- Organisers: EAA
- Edition: 16th
- Date: 13 December
- Host city: Dublin, Ireland
- Venue: Santry Demesne
- Events: 6
- Distances: 9997 m – Men 8018 m – Women 8018 m – U23 men 6039 m – U23 women 6039 m – Junior men 4039 m – Junior women
- Participation: 323 athletes from 30 nations
- Official website: dublin2009.ie

= 2009 European Cross Country Championships =

The 2009 European Cross Country Championships was a continental cross country running competition that was held on 13 December 2009 near Dublin city, Fingal in Ireland. Dublin was selected as the host city in 2007 and the event was the first time that a major European athletics championships took place in Ireland. The six men's and women's races in the championship programme took place in Santry Demesne on a looped course with flat and grassy ground. The 16th edition of the European Cross Country Championships featured 323 athletes from 30 nations.
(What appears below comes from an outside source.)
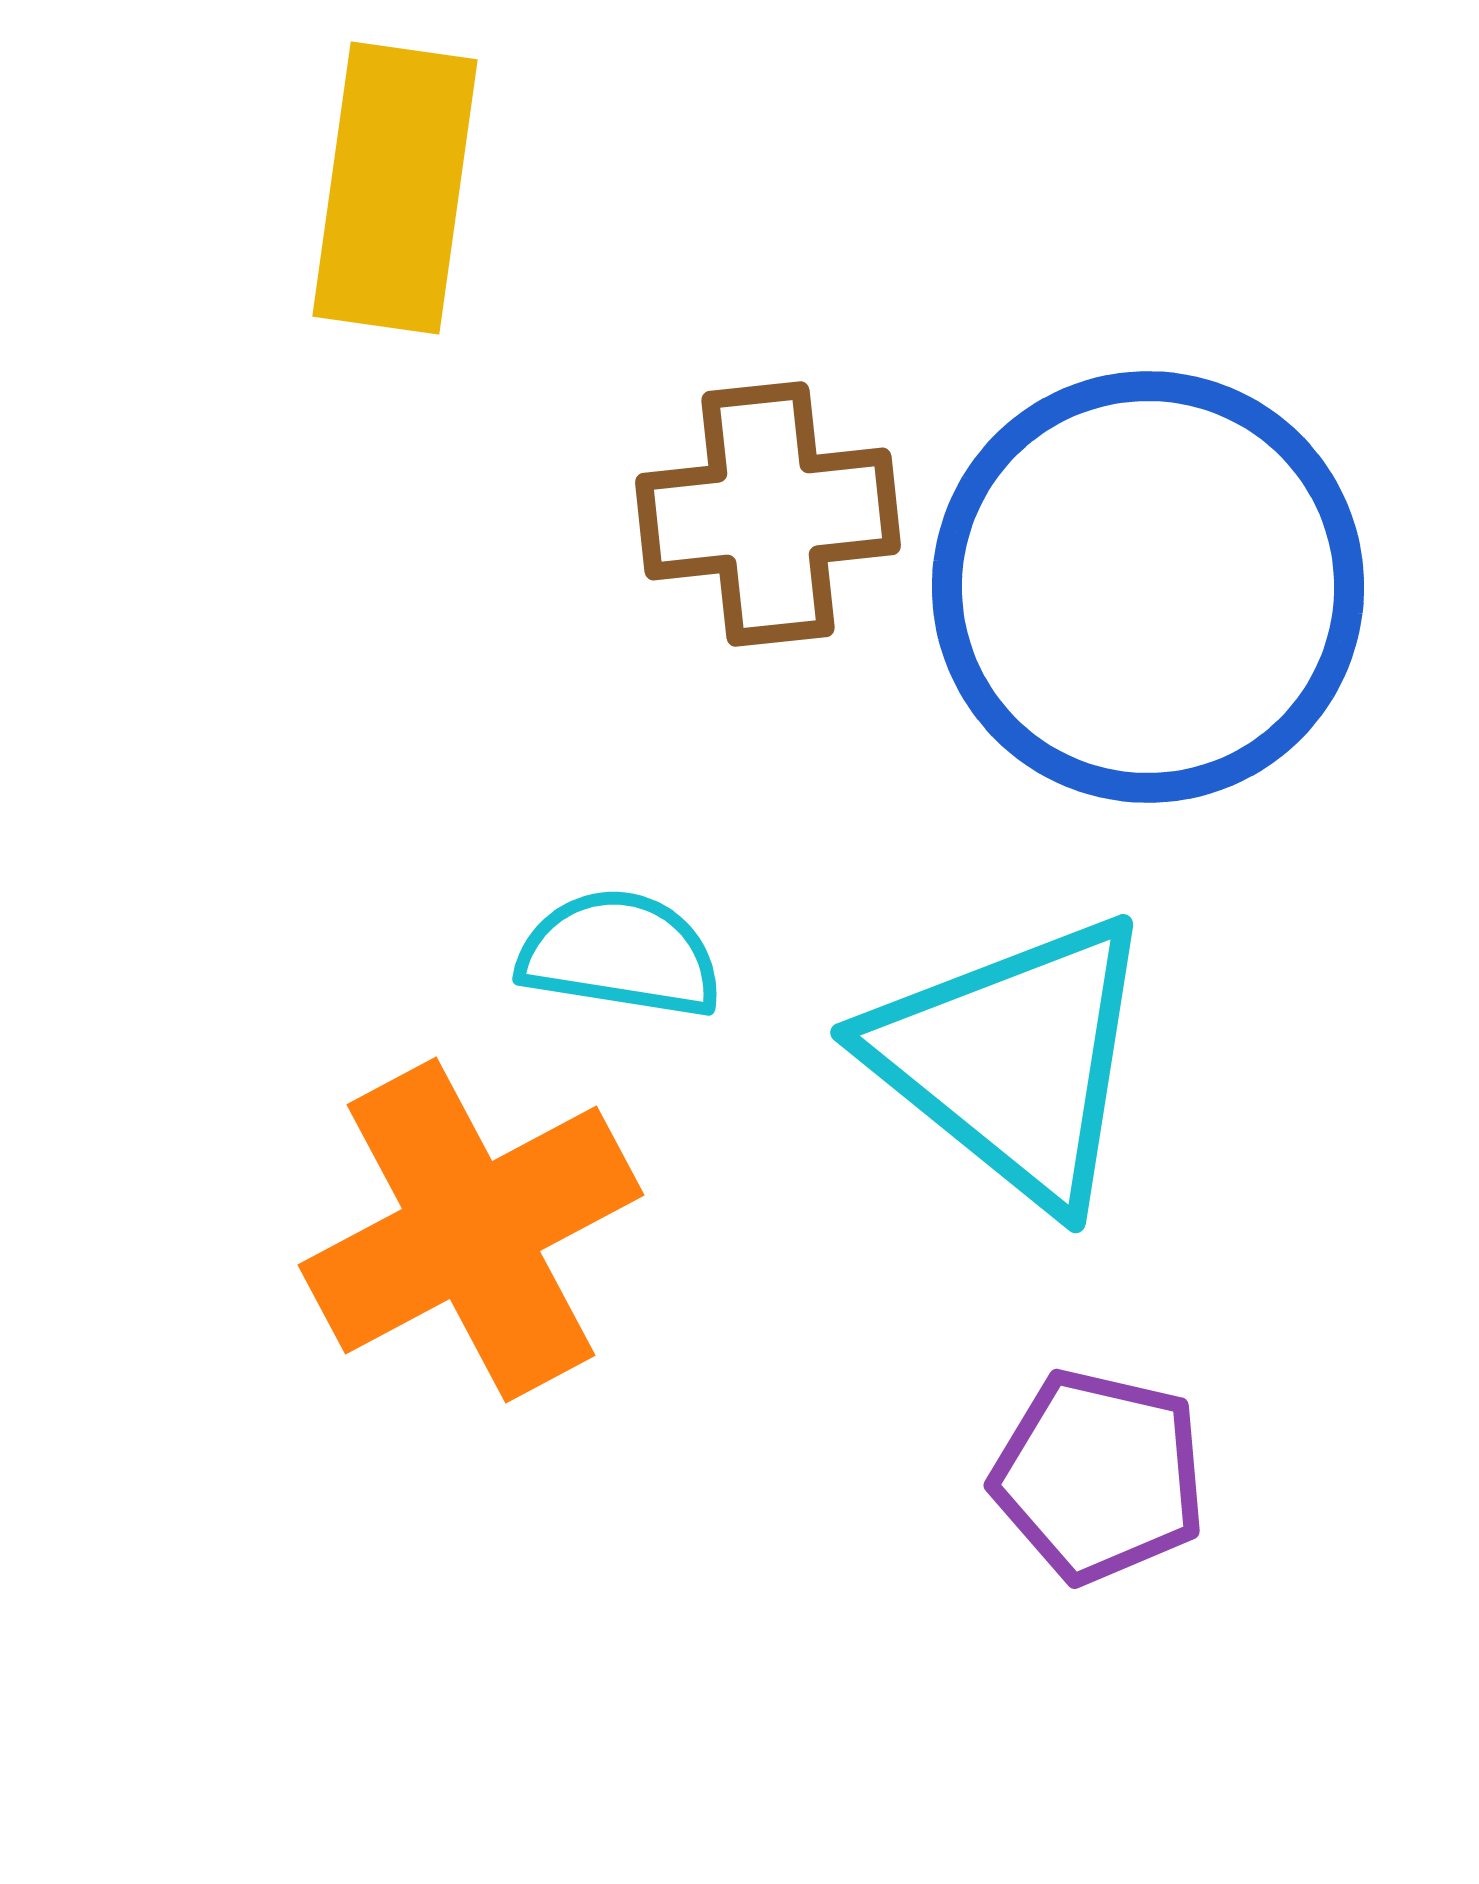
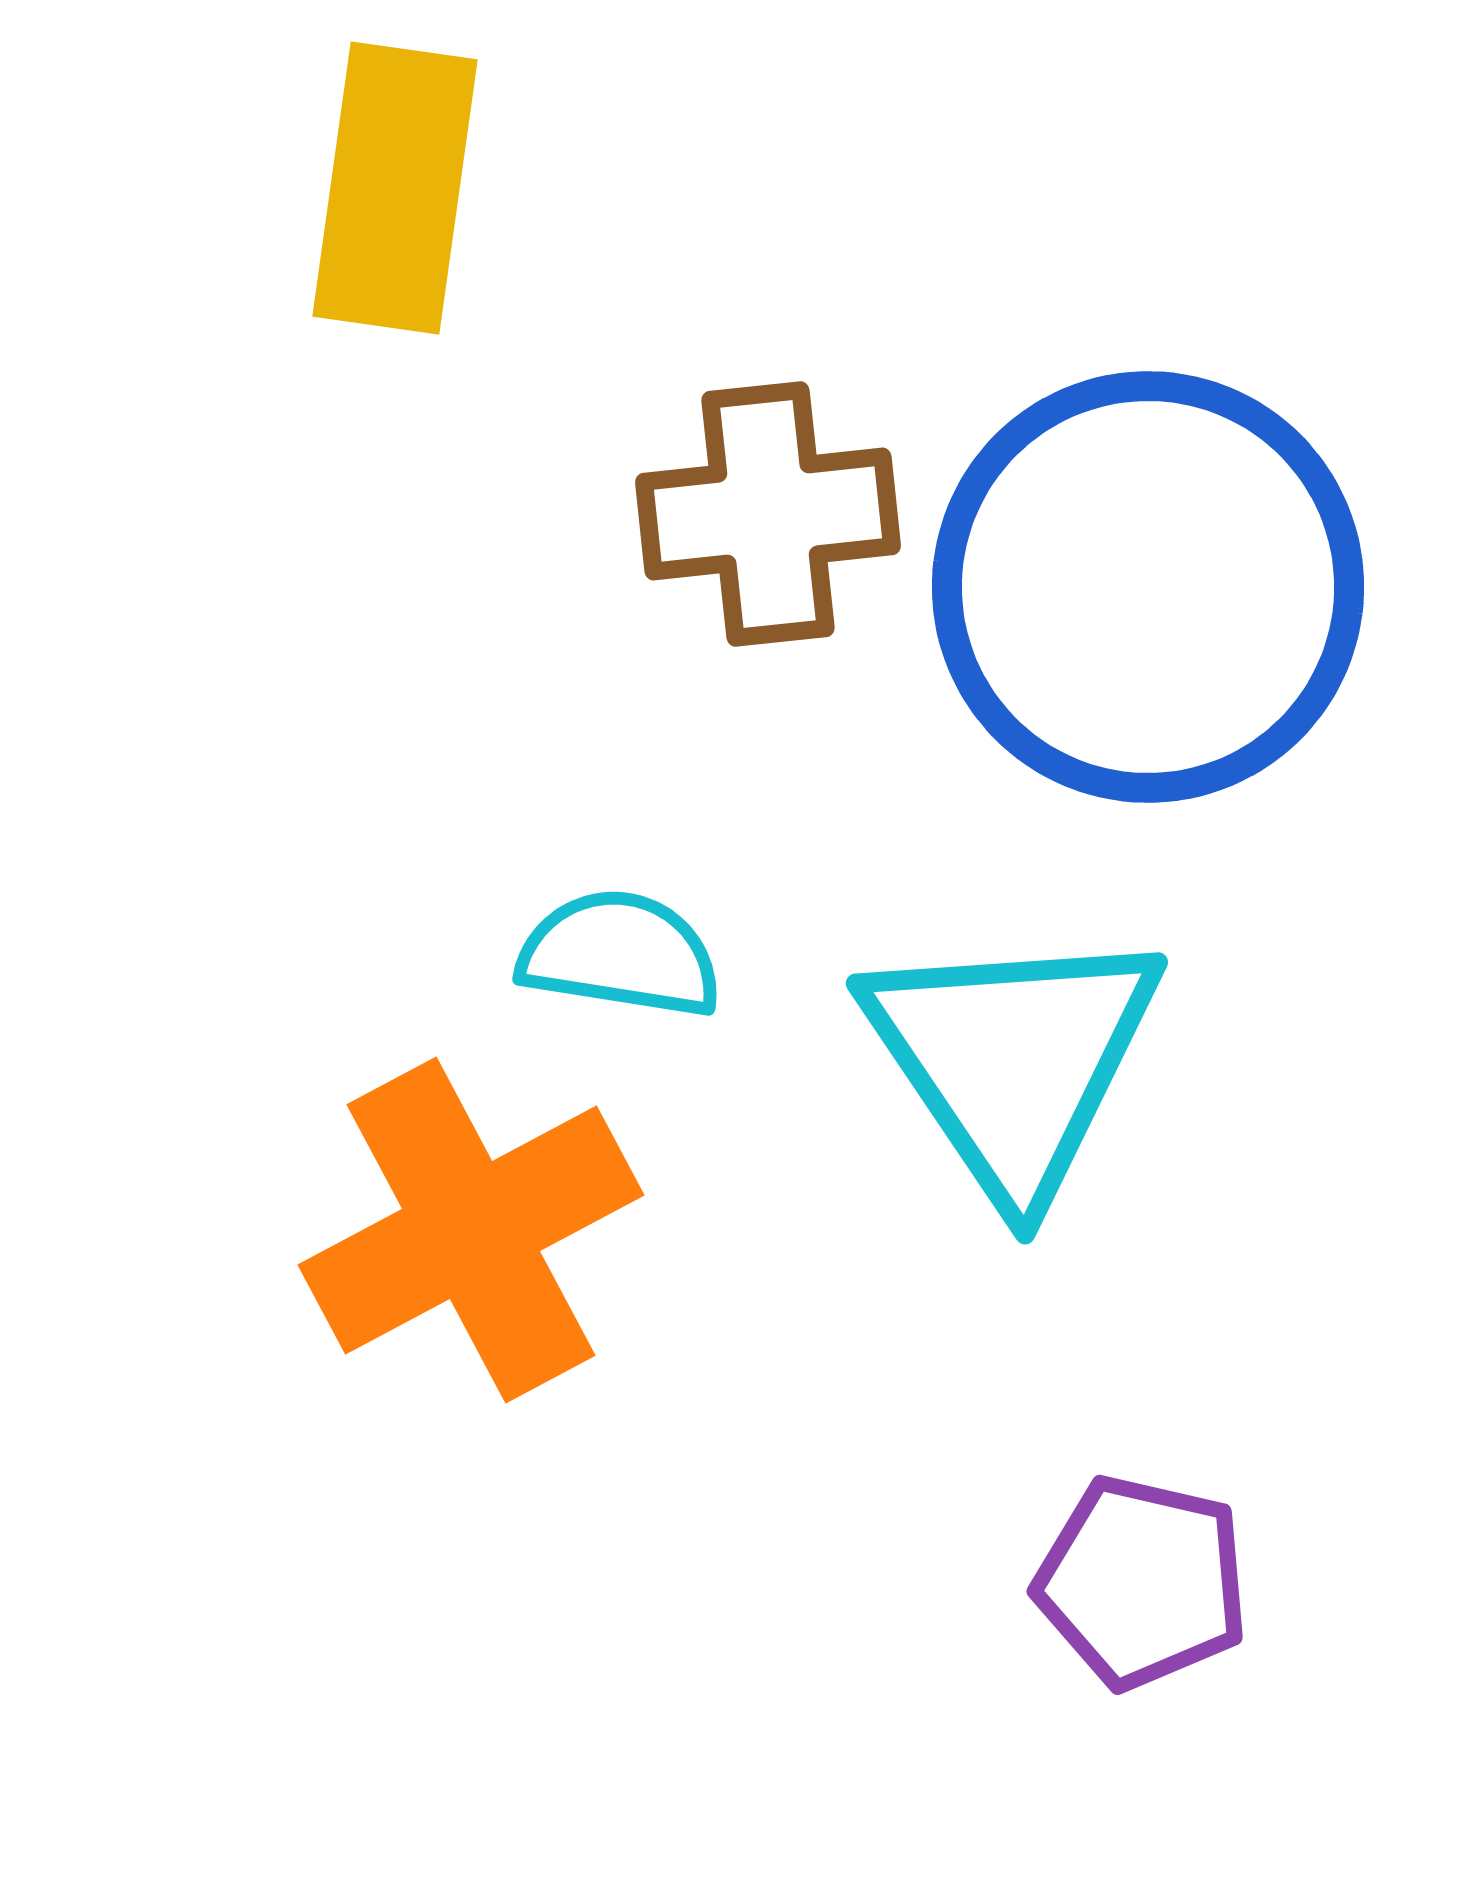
cyan triangle: rotated 17 degrees clockwise
purple pentagon: moved 43 px right, 106 px down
Alemayehu Bezabeh upset the defending champion (Serhiy Lebid) to win the men's senior race: it was his first medal at a major international competition and he was the first Spanish runner to win in the history of the championships. In the women's senior competition, Hayley Yelling was a surprise winner, having come out of her competitive retirement just weeks before the race. The much favoured Portuguese team (which included Jessica Augusto and Inês Monteiro) did not reach the individual podium but they took the gold in the team competition.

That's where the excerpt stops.